Billie Morgan
- Author: Joolz Denby
- Language: English
- Publication date: 2005

= Billie Morgan =

2005 novel by Joolz Denby

Billie Morgan is a 2005 novel by English writer, poet and tattooist Joolz Denby. It was shortlisted for the 2006 Orange Prize for Fiction.

==Plot==
The central character, Billie, is a 46-year-old woman who runs a new age shop in Bradford, England. However, she keeps a dark secret, that when younger and part of a biker gang, she murdered Terry, an unpleasant drug addict and the father of her godson Natty, and covered it up with the aid of her lover Mickey. The novel takes the form of a confession written by Billie when she fears a journalist will expose her past.

==Critical reaction==
Most reviewers noted the strong central character and the abundance of depravity, violence and criminality, while differing on its literary merits.

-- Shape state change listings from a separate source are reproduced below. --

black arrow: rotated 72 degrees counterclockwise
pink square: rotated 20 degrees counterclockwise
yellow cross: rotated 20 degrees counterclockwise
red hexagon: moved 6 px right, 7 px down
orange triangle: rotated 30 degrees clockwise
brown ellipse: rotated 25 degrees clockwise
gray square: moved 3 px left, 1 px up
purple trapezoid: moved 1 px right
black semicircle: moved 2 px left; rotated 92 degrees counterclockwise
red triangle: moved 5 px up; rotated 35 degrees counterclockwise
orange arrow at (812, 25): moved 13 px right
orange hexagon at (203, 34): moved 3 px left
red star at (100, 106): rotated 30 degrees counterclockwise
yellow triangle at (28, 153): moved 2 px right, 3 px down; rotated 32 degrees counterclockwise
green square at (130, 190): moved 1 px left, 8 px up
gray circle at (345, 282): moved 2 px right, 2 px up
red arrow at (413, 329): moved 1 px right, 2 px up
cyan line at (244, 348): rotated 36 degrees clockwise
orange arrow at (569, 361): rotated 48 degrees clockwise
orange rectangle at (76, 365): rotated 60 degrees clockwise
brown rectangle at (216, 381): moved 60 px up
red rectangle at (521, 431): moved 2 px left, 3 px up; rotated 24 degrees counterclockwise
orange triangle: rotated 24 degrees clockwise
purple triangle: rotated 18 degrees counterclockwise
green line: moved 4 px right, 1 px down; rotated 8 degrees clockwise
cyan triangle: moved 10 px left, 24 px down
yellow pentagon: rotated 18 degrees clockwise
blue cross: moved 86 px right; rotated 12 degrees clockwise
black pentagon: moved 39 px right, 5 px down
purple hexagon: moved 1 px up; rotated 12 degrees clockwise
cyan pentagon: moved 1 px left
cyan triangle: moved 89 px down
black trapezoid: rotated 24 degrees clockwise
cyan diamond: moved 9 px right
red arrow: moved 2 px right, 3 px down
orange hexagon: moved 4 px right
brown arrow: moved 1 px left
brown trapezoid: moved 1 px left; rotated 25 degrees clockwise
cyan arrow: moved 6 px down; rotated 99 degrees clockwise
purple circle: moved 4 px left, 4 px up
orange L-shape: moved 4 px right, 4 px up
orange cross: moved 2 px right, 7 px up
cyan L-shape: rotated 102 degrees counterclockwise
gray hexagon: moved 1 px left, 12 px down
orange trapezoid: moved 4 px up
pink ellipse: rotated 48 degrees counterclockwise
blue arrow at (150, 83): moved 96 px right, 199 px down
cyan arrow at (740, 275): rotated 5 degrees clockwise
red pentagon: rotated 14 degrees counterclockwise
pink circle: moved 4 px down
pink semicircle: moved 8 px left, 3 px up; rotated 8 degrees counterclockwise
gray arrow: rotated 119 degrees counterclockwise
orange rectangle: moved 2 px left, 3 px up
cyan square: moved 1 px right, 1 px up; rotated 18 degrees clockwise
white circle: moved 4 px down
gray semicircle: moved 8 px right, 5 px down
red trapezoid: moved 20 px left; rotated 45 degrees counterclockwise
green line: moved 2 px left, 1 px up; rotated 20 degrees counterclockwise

The New York Times praised the central character's verve, which they felt made up for the other less well developed characters.

Linda Herrick in the New Zealand Herald found it overwritten, with so much crammed in, and a tendency for over-the-top melodramatic passages.

Publishers Weekly found it "fascinating" but hard to read, with a "raw power".

Entertainment Weekly scored it B+, noting the extensive catalog of depravity and suggesting it was ripe for turning into a movie.